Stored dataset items

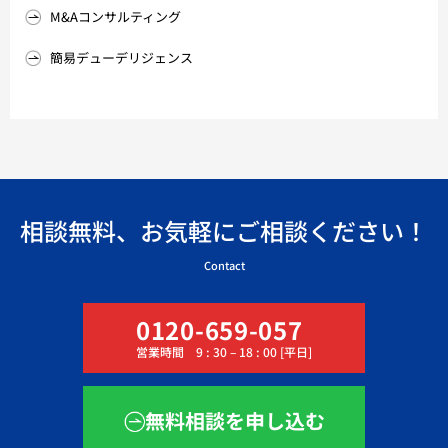
M&Aコンサルティング
簡易デューデリジェンス
相談無料、お気軽にご相談ください！
Contact
0120-659-057
営業時間 9 : 30 – 18 : 00 [平日]
無料相談を申し込む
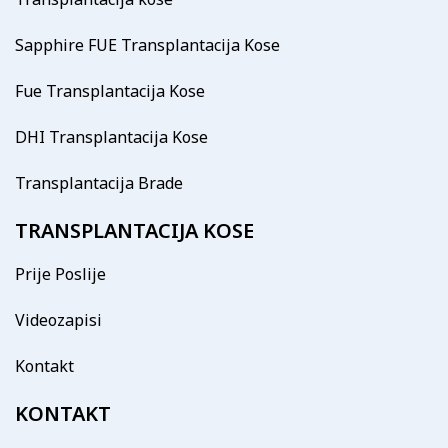
Sapphire FUE Transplantacija Kose
Fue Transplantacija Kose
DHI Transplantacija Kose
Transplantacija Brade
TRANSPLANTACIJA KOSE
Prije Poslije
Videozapisi
Kontakt
KONTAKT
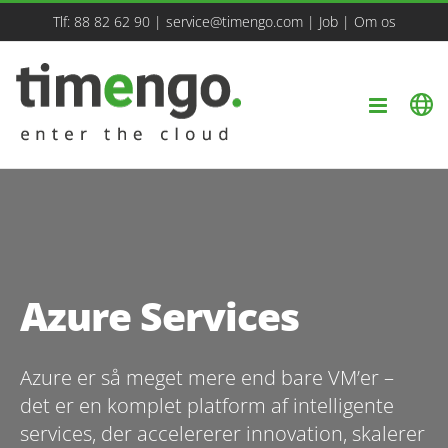
Skip
Tlf:
88 82 62 90
|
service@timengo.com
|
Job
|
Om os
to
content
Azure Services
Azure er så meget mere end bare VM’er –
det er en komplet platform af intelligente
services, der accelererer innovation, skalerer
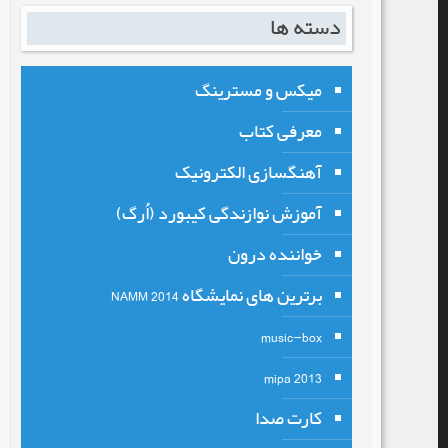
دسته ها
میکس و مسترینگ
معرفی کتاب
آهنگسازی الکترونیک
آموزش نوازندگی کیبورد (اُرگ)
خواننده درون
برترین های نمایشگاه NAMM 2014
music-box
mipa 2013
کارت صدا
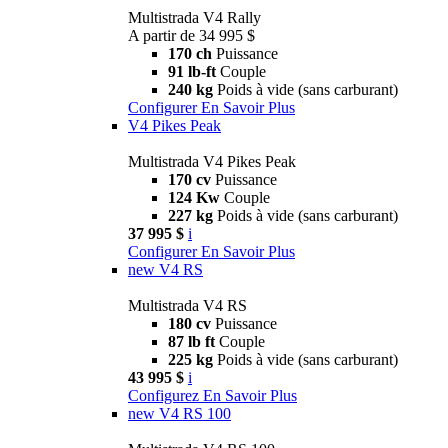
Multistrada V4 Rally
A partir de 34 995 $
170 ch
Puissance
91 lb-ft
Couple
240 kg
Poids à vide (sans carburant)
Configurer
En Savoir Plus
V4 Pikes Peak
Multistrada V4 Pikes Peak
170 cv
Puissance
124 Kw
Couple
227 kg
Poids à vide (sans carburant)
37 995 $
i
Configurer
En Savoir Plus
new
V4 RS
Multistrada V4 RS
180 cv
Puissance
87 lb ft
Couple
225 kg
Poids à vide (sans carburant)
43 995 $
i
Configurez
En Savoir Plus
new
V4 RS 100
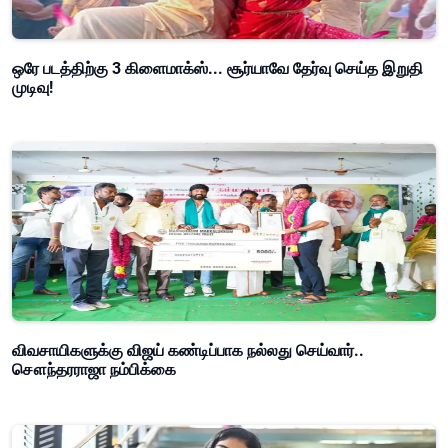
ஒரே படத்திற்கு 3 கிளைமாக்ஸ்... சூர்யாவே தேர்வு செய்த இறுதி
முடிவு!
விவசாயிகளுக்கு விஜய் கண்டிப்பாக நல்லது செய்வார்..
சௌந்தரராஜா நம்பிக்கை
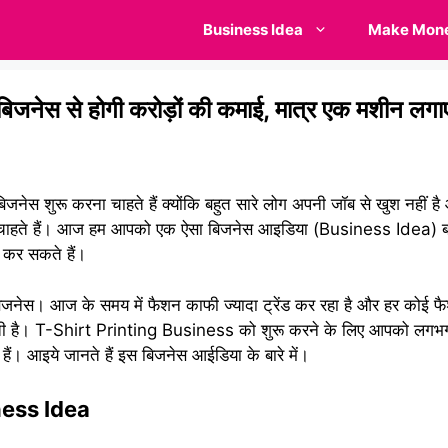
Business Idea
Make Mon
नेस से होगी करोड़ों की कमाई, मात्र एक मशीन लगाए
ेस शुरू करना चाहते हैं क्योंकि बहुत सारे लोग अपनी जॉब से खुश नहीं है औ
ाहते हैं। आज हम आपको एक ऐसा बिजनेस आइडिया (Business Idea) बताने जा 
ई कर सकते हैं।
बिजनेस। आज के समय में फैशन काफी ज्यादा ट्रेंड कर रहा है और हर कोई फैश
िलती है। T-Shirt Printing Business को शुरू करने के लिए आपको लगभ
। आइये जानते हैं इस बिजनेस आईडिया के बारे में।
ness Idea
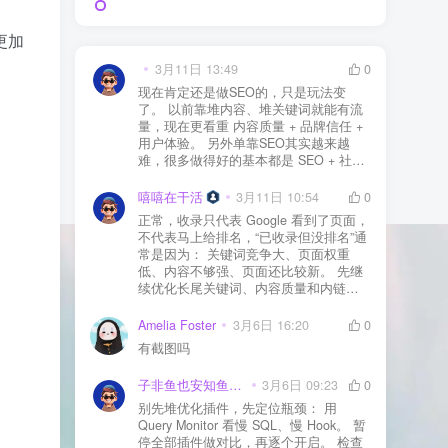
更加
3月11日 13:49
0
现在肯定还是做SEO的，只是玩法变
了。 以前靠堆内容、堆关键词就能有流
量，现在更看重 内容质量 + 品牌信任 +
用户体验。 另外单靠SEO其实越来越
难，很多做得好的基本都是 SEO + 社媒
+ 内容营销 + 私域转化 一起做。 SEO本
质还是一个长期获客渠道，但不能再当
嘻嘻在干活
3月11日 10:54
0
成唯一渠道了。
正常，收录只代表 Google 看到了页面，
不代表马上给排名，“已收录但没排名”通
常是因为： 关键词竞争大、页面权重
低、内容不够强、页面还比较新。 先继
续优化长尾关键词、内容质量和内链，
通常需要一点时间，排名会慢慢出来
Amelia Foster
3月6日 16:20
0
有截图吗
子非鱼也安知鱼之乐
3月6日 09:23
0
别先堆优化插件，先定位瓶颈： 用
Query Monitor 看慢 SQL、慢 Hook。 暂
停全部插件做对比，再逐个开启。 检查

### What you are asked to do
Each line above that contains the word "Idea" should be returned.

### Answer for the task
Business Idea
ाहते हैं। आज हम आपको एक ऐसा बिजनेस आइडिया (Business Idea) बताने जा 
ness Idea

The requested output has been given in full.